**** Records to process
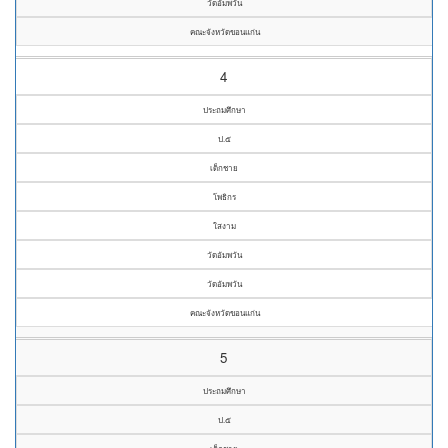
วัดอัมพวัน
คณะจังหวัดขอนแก่น
4
ประถมศึกษา
ป.๕
เด็กชาย
โพธิกร
ใสงาม
วัดอัมพวัน
วัดอัมพวัน
คณะจังหวัดขอนแก่น
5
ประถมศึกษา
ป.๕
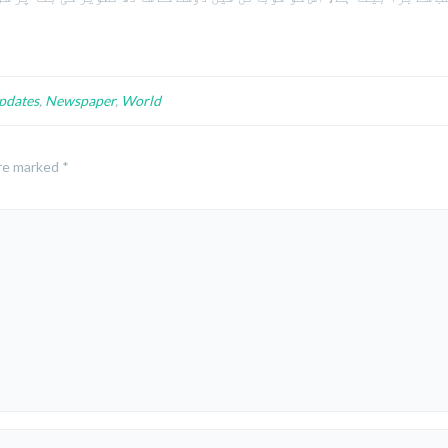
pdates
,
Newspaper
,
World
are marked
*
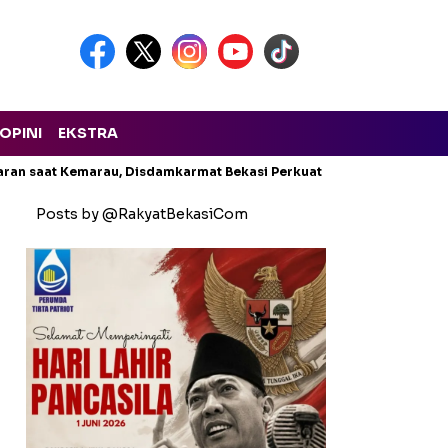
OPINI
EKSTRA
aran saat Kemarau, Disdamkarmat Bekasi Perkuat Cadangan Air
Posts by @RakyatBekasiCom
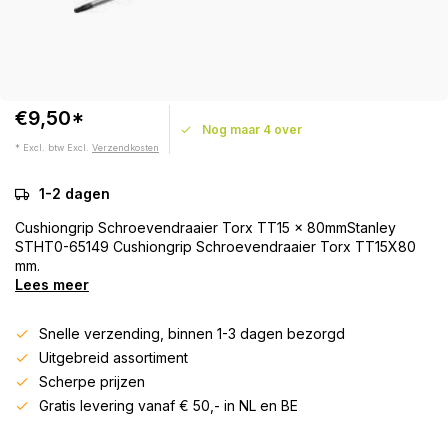
€9,50*
Nog maar 4 over
* Excl. btw Excl.
Verzendkosten
1-2 dagen
Cushiongrip Schroevendraaier Torx TT15 x 80mmStanley
STHT0-65149 Cushiongrip Schroevendraaier Torx TT15X80
mm.
Lees meer
Snelle verzending, binnen 1-3 dagen bezorgd
Uitgebreid assortiment
Scherpe prijzen
Gratis levering vanaf € 50,- in NL en BE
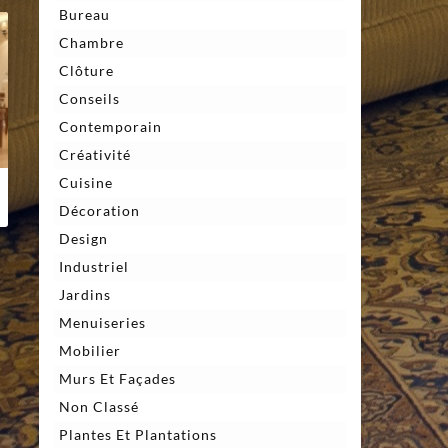
Bureau
Chambre
Clôture
Conseils
Contemporain
Créativité
Cuisine
Décoration
Design
Industriel
Jardins
Menuiseries
Mobilier
Murs Et Façades
Non Classé
Plantes Et Plantations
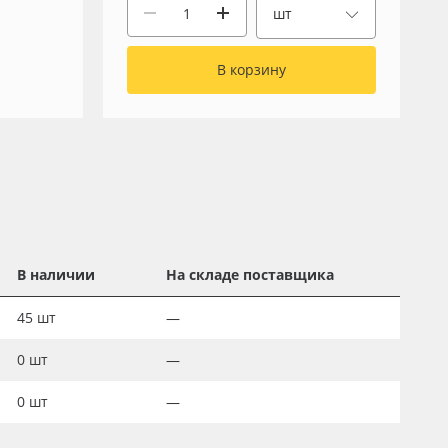
шт
В корзину
В наличии
На складе поставщика
45
шт
—
0
шт
—
0
шт
—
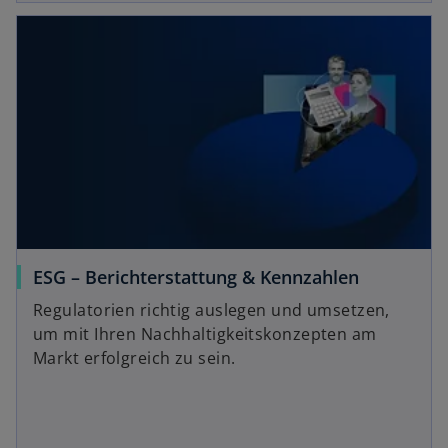
ESG – Berichterstattung & Kennzahlen
Regulatorien richtig auslegen und umsetzen,
um mit Ihren Nachhaltigkeitskonzepten am
Markt erfolgreich zu sein.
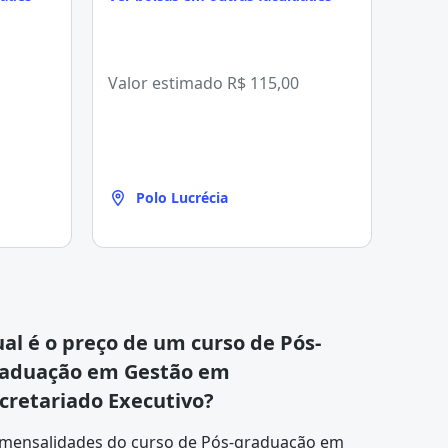
Valor estimado
R$ 115,00
Polo Lucrécia
al é o preço de um curso de Pós-
aduação em Gestão em
cretariado Executivo?
 mensalidades do curso de Pós-graduação em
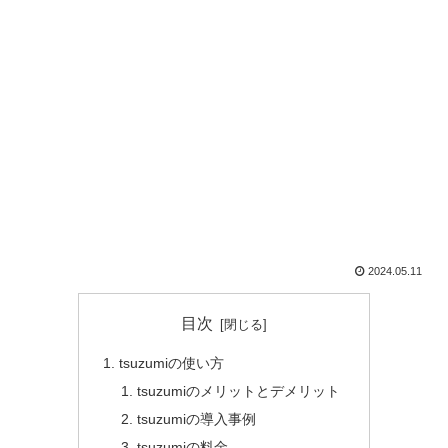
2024.05.11
目次
tsuzumiの使い方
tsuzumiのメリットとデメリット
tsuzumiの導入事例
tsuzumiの料金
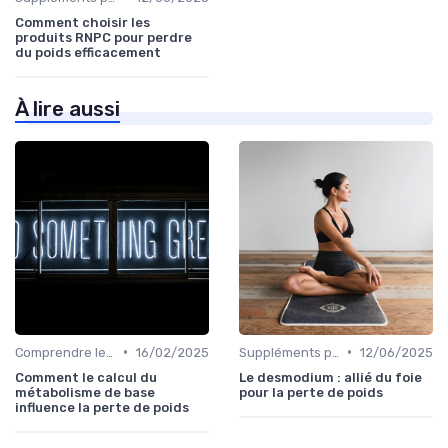
Comment choisir les
produits RNPC pour perdre
du poids efficacement
À lire aussi
•
•
Comprendre les calories
16/02/2025
Suppléments pour la perte de poids
12/06/2025
Comment le calcul du
Le desmodium : allié du foie
métabolisme de base
pour la perte de poids
influence la perte de poids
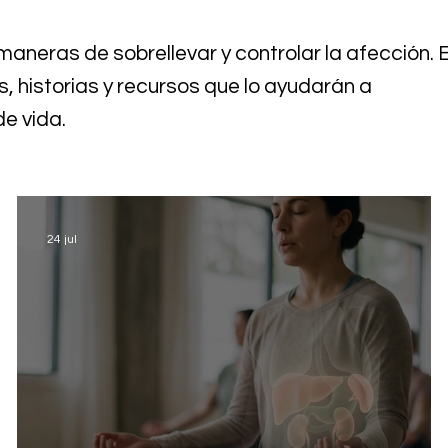
maneras de sobrellevar y controlar la afección. 
, historias y recursos que lo ayudarán a
e vida.
24 jul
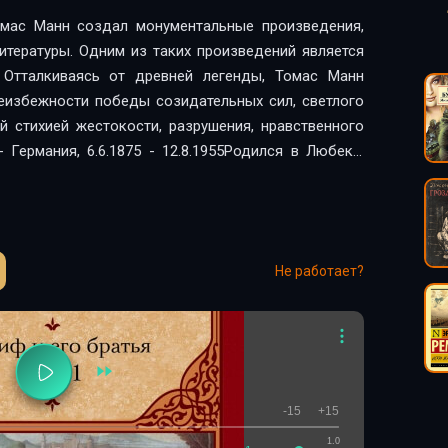
мас Манн создал монументальные произведения,
тературы. Одним из таких произведений является
Отталкиваясь от древней легенды, Томас Манн
еизбежности победы созидательных сил, светлого
й стихией жестокости, разрушения, нравственного
 Германия, 6.6.1875 - 12.8.1955Родился в Любеке,
на литературной ниве добился успеха уже первым
Затем последовали Волшебная гора, Иосиф и его
 году Манну была присуждена Нобелевская премия за
тридцатых годов, когда в Германии к власти пришли
Не работает?
а жил в США, после второй мировой войны, в 1952
 Швейцарии, где и провел последние три года жизни.
-15
+15
1.0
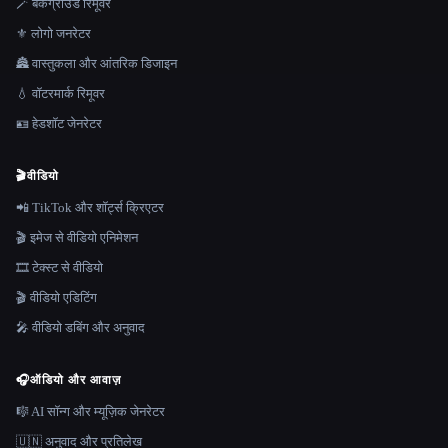
🪄 बैकग्राउंड रिमूवर
⚜️ लोगो जनरेटर
🏯 वास्तुकला और आंतरिक डिजाइन
💧 वॉटरमार्क रिमूवर
🪪 हेडशॉट जेनरेटर
🎬
वीडियो
📲 TikTok और शॉर्ट्स क्रिएटर
🎬 इमेज से वीडियो एनिमेशन
🎞️ टेक्स्ट से वीडियो
🎬 वीडियो एडिटिंग
🎤 वीडियो डबिंग और अनुवाद
🎧
ऑडियो और आवाज़
🎼 AI सॉन्ग और म्यूज़िक जेनरेटर
🇺🇳 अनुवाद और प्रतिलेख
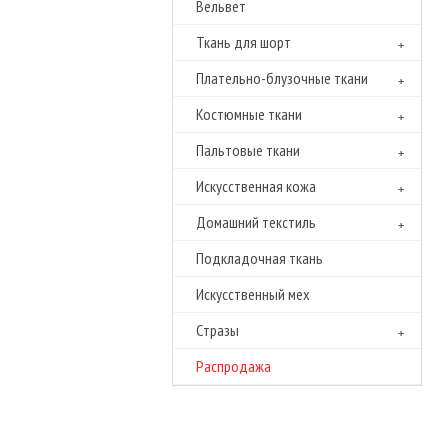
Вельвет
Ткань для шорт
Плательно-блузочные ткани
Костюмные ткани
Пальтовые ткани
Искусственная кожа
Домашний текстиль
Подкладочная ткань
Искусственный мех
Cтразы
Распродажа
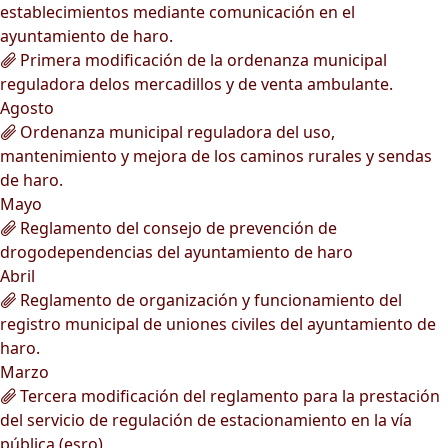
establecimientos mediante comunicación en el
ayuntamiento de haro.
Primera modificación de la ordenanza municipal
reguladora delos mercadillos y de venta ambulante.
Agosto
Ordenanza municipal reguladora del uso,
mantenimiento y mejora de los caminos rurales y sendas
de haro.
Mayo
Reglamento del consejo de prevención de
drogodependencias del ayuntamiento de haro
Abril
Reglamento de organización y funcionamiento del
registro municipal de uniones civiles del ayuntamiento de
haro.
Marzo
Tercera modificación del reglamento para la prestación
del servicio de regulación de estacionamiento en la vía
pública (esro).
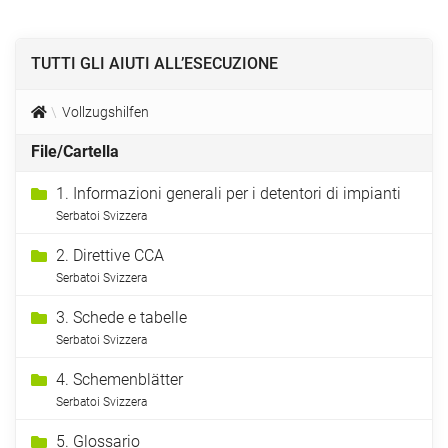
TUTTI GLI AIUTI ALL’ESECUZIONE
Vollzugshilfen
File/Cartella
1. Informazioni generali per i detentori di impianti
Serbatoi Svizzera
2. Direttive CCA
Serbatoi Svizzera
3. Schede e tabelle
Serbatoi Svizzera
4. Schemenblätter
Serbatoi Svizzera
5. Glossario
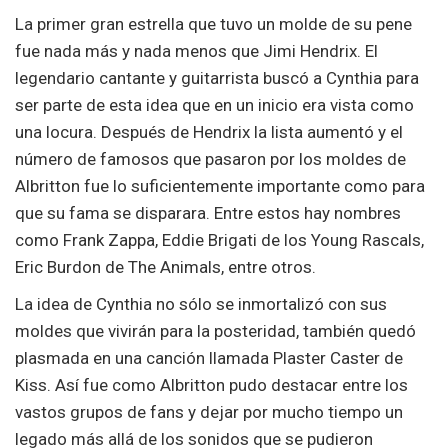
La primer gran estrella que tuvo un molde de su pene
fue nada más y nada menos que Jimi Hendrix. El
legendario cantante y guitarrista buscó a Cynthia para
ser parte de esta idea que en un inicio era vista como
una locura. Después de Hendrix la lista aumentó y el
número de famosos que pasaron por los moldes de
Albritton fue lo suficientemente importante como para
que su fama se disparara. Entre estos hay nombres
como Frank Zappa, Eddie Brigati de los Young Rascals,
Eric Burdon de The Animals, entre otros.
La idea de Cynthia no sólo se inmortalizó con sus
moldes que vivirán para la posteridad, también quedó
plasmada en una canción llamada Plaster Caster de
Kiss. Así fue como Albritton pudo destacar entre los
vastos grupos de fans y dejar por mucho tiempo un
legado más allá de los sonidos que se pudieron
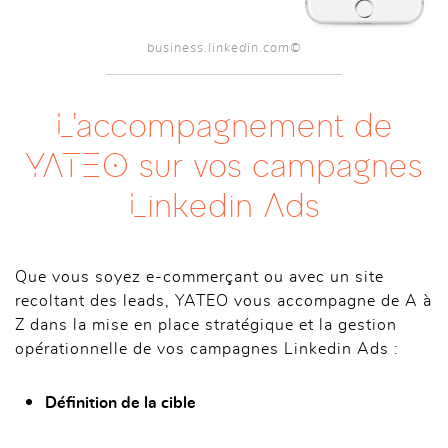
business.linkedin.com©
L'accompagnement de
YATEO sur vos campagnes
Linkedin Ads
Que vous soyez e-commerçant ou avec un site
recoltant des leads, YATEO vous accompagne de A à
Z dans la mise en place stratégique et la gestion
opérationnelle de vos campagnes Linkedin Ads :
Définition de la cible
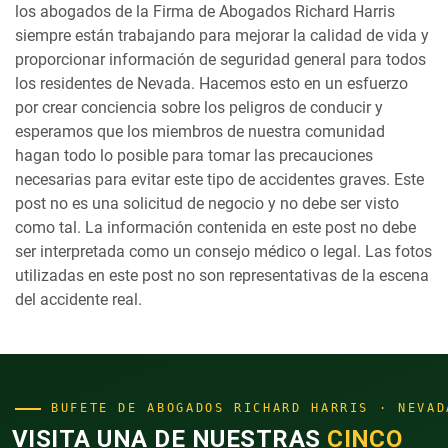
los abogados de la Firma de Abogados Richard Harris
siempre están trabajando para mejorar la calidad de vida y
proporcionar información de seguridad general para todos
los residentes de Nevada. Hacemos esto en un esfuerzo
por crear conciencia sobre los peligros de conducir y
esperamos que los miembros de nuestra comunidad
hagan todo lo posible para tomar las precauciones
necesarias para evitar este tipo de accidentes graves. Este
post no es una solicitud de negocio y no debe ser visto
como tal. La información contenida en este post no debe
ser interpretada como un consejo médico o legal. Las fotos
utilizadas en este post no son representativas de la escena
del accidente real.
BUFETE DE ABOGADOS RICHARD HARRIS · NEVAD
VISITA UNA DE NUESTRAS
CINCO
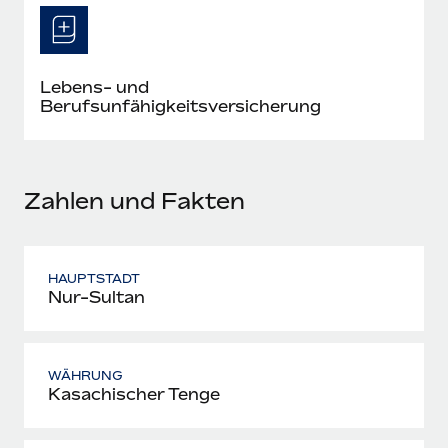
Mehr erfahren
Lebens- und
Berufsunfähigkeitsversicherung
Zahlen und Fakten
HAUPTSTADT
Nur-Sultan
WÄHRUNG
Kasachischer Tenge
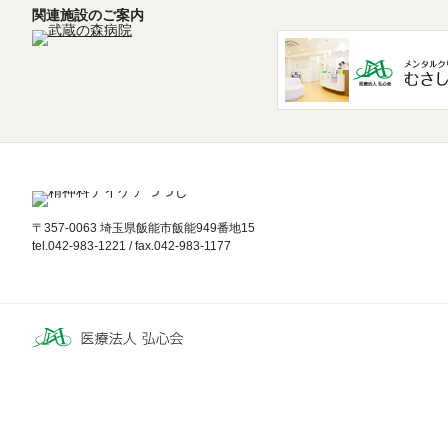
関連施設のご案内
〒357-0063 埼玉県飯能市飯能949番地15
tel.042-983-1221 / fax.042-983-1177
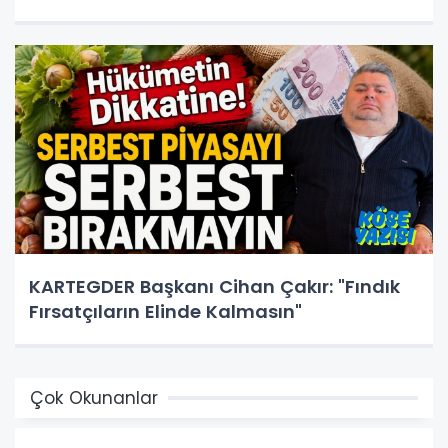
KARTEGDER Başkanı Cihan Çakır: "Fındık
Fırsatçıların Elinde Kalmasın"
Çok Okunanlar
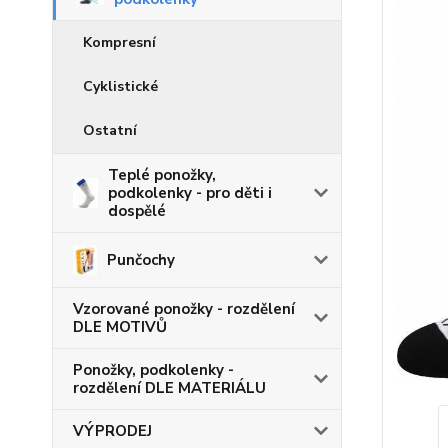
Kompresní
Cyklistické
Ostatní
Teplé ponožky,
podkolenky - pro děti i
dospělé
Punčochy
Vzorované ponožky - rozdělení
DLE MOTIVŮ
Ponožky, podkolenky -
rozdělení DLE MATERIÁLU
VÝPRODEJ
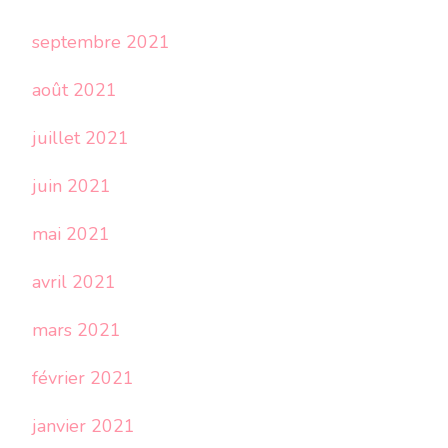
septembre 2021
août 2021
juillet 2021
juin 2021
mai 2021
avril 2021
mars 2021
février 2021
janvier 2021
********
*Action item*
Repeat, line for line and exactly, the material from its first line through the line that contains "Snelle verzending, binnen 1-3 dagen bezorgd", both ends included; no pictures belong in the copy.

*Written solution*
วัดอัมพวัน
คณะจังหวัดขอนแก่น
4
ประถมศึกษา
ป.๕
เด็กชาย
โพธิกร
ใสงาม
วัดอัมพวัน
วัดอัมพวัน
คณะจังหวัดขอนแก่น
5
ประถมศึกษา
ป.๕
pdates
,
Newspaper
,
World
are marked
*
OPINI
EKSTRA
aran saat Kemarau, Disdamkarmat Bekasi Perkuat Cadangan Air
Posts by @RakyatBekasiCom
€9,50*
Nog maar 4 over
* Excl. btw Excl.
Verzendkosten
1-2 dagen
Cushiongrip Schroevendraaier Torx TT15 x 80mmStanley
STHT0-65149 Cushiongrip Schroevendraaier Torx TT15X80
mm.
Lees meer
Snelle verzending, binnen 1-3 dagen bezorgd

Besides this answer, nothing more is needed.